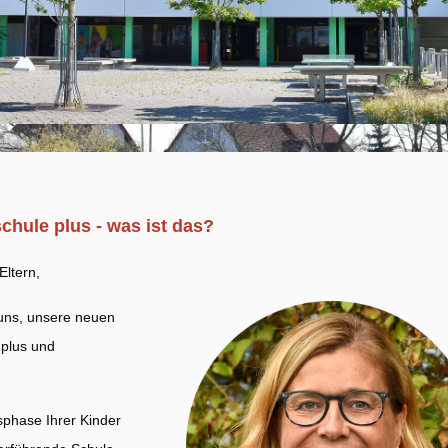
chule plus - was ist das?
Eltern,
 uns, unsere neuen
 plus und
sphase Ihrer Kinder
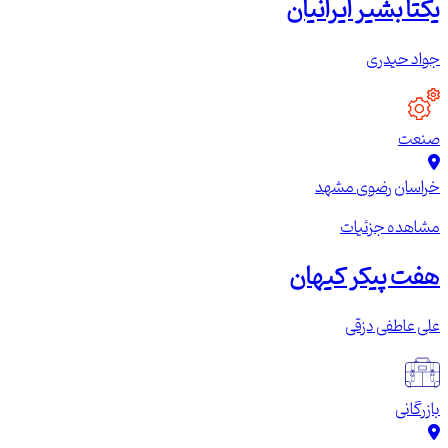
یکتا بشیر ایرانیان
جواد حیدری
صنعت
خراسان رضوی
مشهد
مشاهده جزئیات
هفت پیکر کیهان
علی عاطفی دزقی
بازرگانی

════════════════

_WHAT IS REQUIRED:_
Print all entries exactly; skip the pictures.

_WRITTEN SOLUTION:_
chule plus - was ist das?
Eltern,
 uns, unsere neuen
 plus und
sphase Ihrer Kinder
یکتا بشیر ایرانیان
جواد حیدری
صنعت
خراسان رضوی
مشهد
مشاهده جزئیات
هفت پیکر کیهان
علی عاطفی دزقی
بازرگانی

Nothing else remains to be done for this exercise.